Deixa-me aprofundar uma matéria que não gostas muito de falar, mas que é importante: o dinheiro. As pessoas acham que estás rica…
As pessoas acham muitas vezes muitas coisas erradas e esta é uma delas. Não estou rica, nem pouco mais ou menos. O Camilo esteve dez anos sem trabalhar, este problema de saúde e as despesas domésticas levaram-nos muito dinheiro. Os meus cachês não eram os do Camilo. Temos esta casa, que ainda não está paga, água, luz, gás, o carro… enfim, como toda a gente. Preciso trabalhar para viver.
Como te vês no futuro?
Queria trabalhar. Preciso de um trabalho contínuo que me dê alguma estabilidade e paz de espírito. Reclamo para mim o que muita gente reclama: a estabilidade financeira e a vontade de fazer o que gosto como atriz.
Há espaço para outro amor?
Amo muito a minha família, os meus amigos…

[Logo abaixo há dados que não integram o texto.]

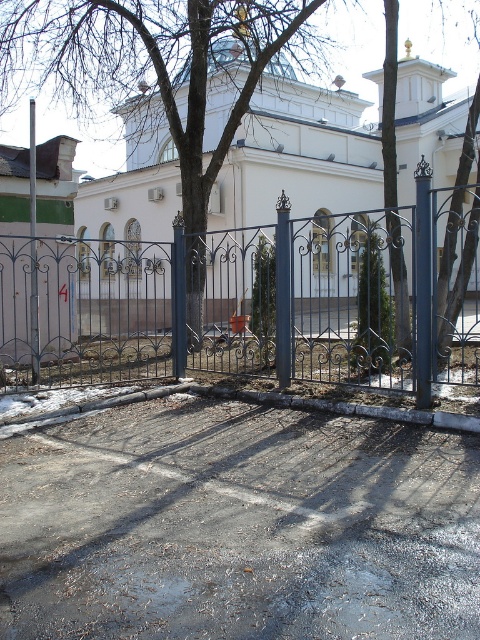 You are a delivery person with a cart that is 3 meters wide. You need to pass through the gap between the metallic wrought iron fence at center and the white matte fence at center. Can your cart fit through the gap?

The gap between the metallic wrought iron fence at center and the white matte fence at center is 3.24 meters. Since your cart is 3 meters wide, it can fit through the gap as the width of the gap is greater than the cart. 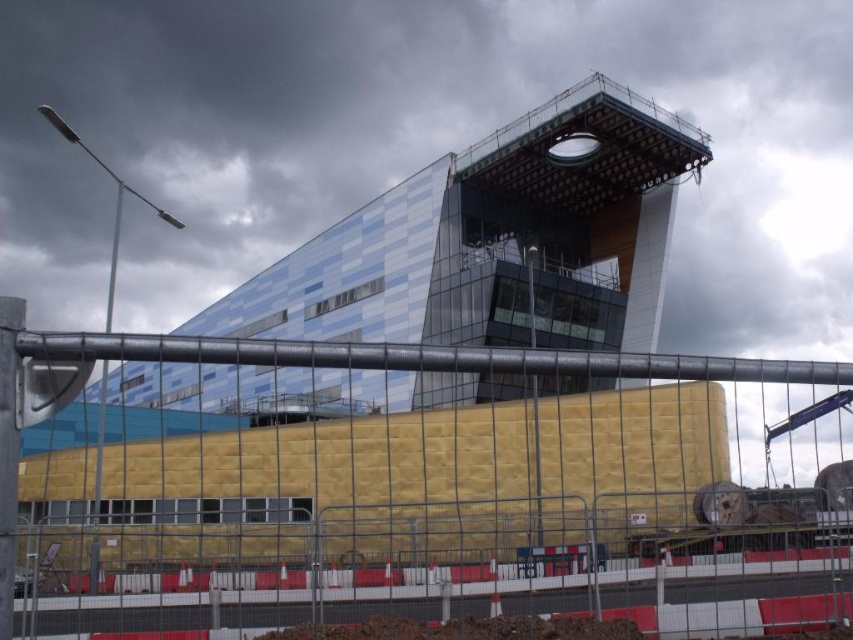 Question: Is blue glass building at upper center thinner than yellow insulation board at center?

Choices:
 (A) no
 (B) yes

Answer: (A)

Question: Which point is closer to the camera?

Choices:
 (A) blue glass building at upper center
 (B) yellow insulation board at center

Answer: (B)

Question: From the image, what is the correct spatial relationship of blue glass building at upper center in relation to yellow insulation board at center?

Choices:
 (A) below
 (B) above

Answer: (A)

Question: Among these points, which one is farthest from the camera?

Choices:
 (A) (361, 228)
 (B) (395, 369)

Answer: (A)

Question: Which point is farther from the camera taking this photo?

Choices:
 (A) (79, 339)
 (B) (453, 289)

Answer: (B)

Question: Is blue glass building at upper center bigger than yellow insulation board at center?

Choices:
 (A) no
 (B) yes

Answer: (B) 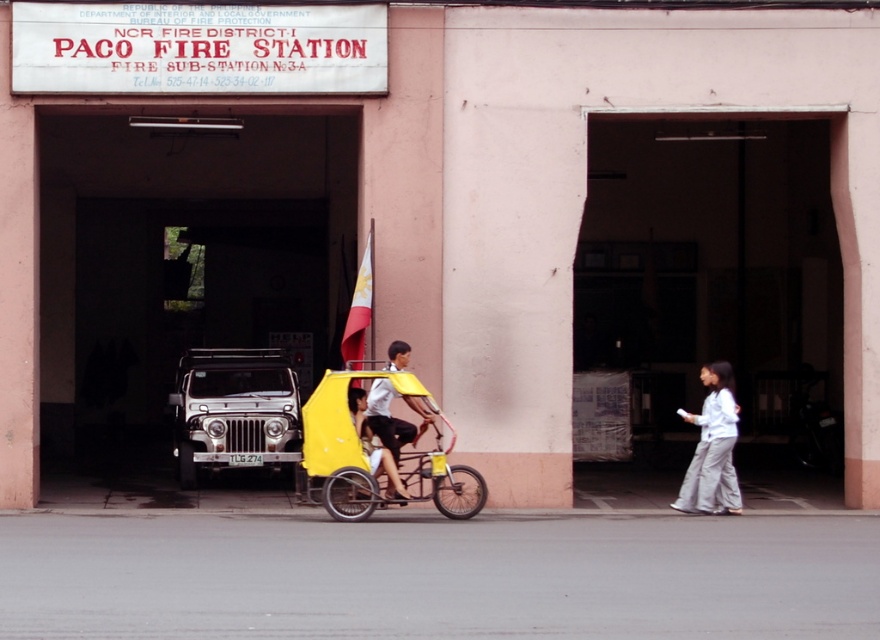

Não foi isso que te perguntei…
Está a perguntar-me se penso refazer a minha vida. Sabes o que me dizia o Camilo? Para procurar a minha felicidade. Na altura certa Deus vai saber o que fazer. Mas não estou fechada para o amor.
Chocou-te o facto que muitas pessoas não tivessem comparecido no funeral?
Não me chocou. Mesmo! Existem vários fatores, como a consciência de cada um e a data do calendário, que manteve muita gente presa ao Euro 2016, e afins. De vez em quando, penso e agradeço que não tenha ido muita gente vê-lo… prefiro que fiquem com a imagem que tinham dele. Poucos o viram como eu o vi no final. Prefiro que fiquem com a imagem que tinham dele.